From: 'David Gibson' <>
Date: 2004-04-16 14:49:17
On Thu, Apr 15, 2004 at 09:13:38PM -0700, Chen, Kenneth W wrote:
> David Gibson wrote on Thursday, April 15, 2004 8:27 PM
> > Ah!  So it's just an optimiziation - it makes a bit more sense to me
> > now.  I had assumed that this case (hugepage get_user_pages()) would
> > be sufficiently rare that it would not require optimization.
> > Apparently not.
> It's a huge deal because for *every* I/O, kernel has to do get_user_pages()
> to lock the page, it's really gets in the way with the spin_lock as well.
>         spin_lock(&mm->page_table_lock);
>         do {
>                 struct page *map;
>                 int lookup_write = write;
>                 while (!(map = follow_page(mm, start, lookup_write))) {
> With current state of art platform, I/O requirement pushes into 200K
> per second, this become quite significant.

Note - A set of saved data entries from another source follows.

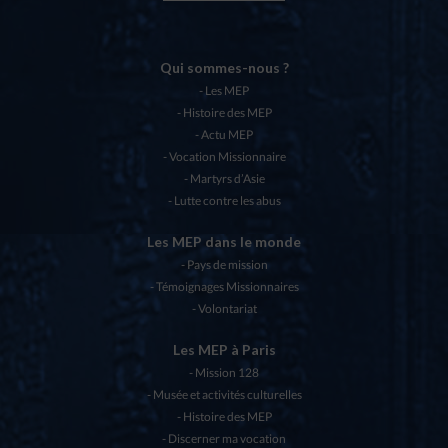
Qui sommes-nous ?
Les MEP
Histoire des MEP
Actu MEP
Vocation Missionnaire
Martyrs d’Asie
Lutte contre les abus
Les MEP dans le monde
Pays de mission
Témoignages Missionnaires
Volontariat
Les MEP à Paris
Mission 128
Musée et activités culturelles
Histoire des MEP
Discerner ma vocation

Ok.  This makes sense now that you explain it.

> > Do you know where the cycles are going without this optimization?  In
> > particular, could it be just the find_vma() in hugepage_vma() called
> > before follow_huge_addr()?  I note that IA64 is the only arch to have
> > a non-trivial hugepage_vma()/follow_huge_addr() and that its
> > follow_huge_addr() doesn't actually use the vma passed in.
> That's one, plus the spin lock mentioned above.

And akpm has just explained why it can be avoided in the hugepage

> > If we could get rid of follow_hugetlb_pages() it would remove an ugly
> > function from every arch, which would be nice.
> I hope the goal here is not to trim code for existing prefaulting scheme.
> That function has to go for demand paging, and demand paging comes with
> a performance price most people don't realize.  If the goal here is to
> make the code prettier, I vote against that.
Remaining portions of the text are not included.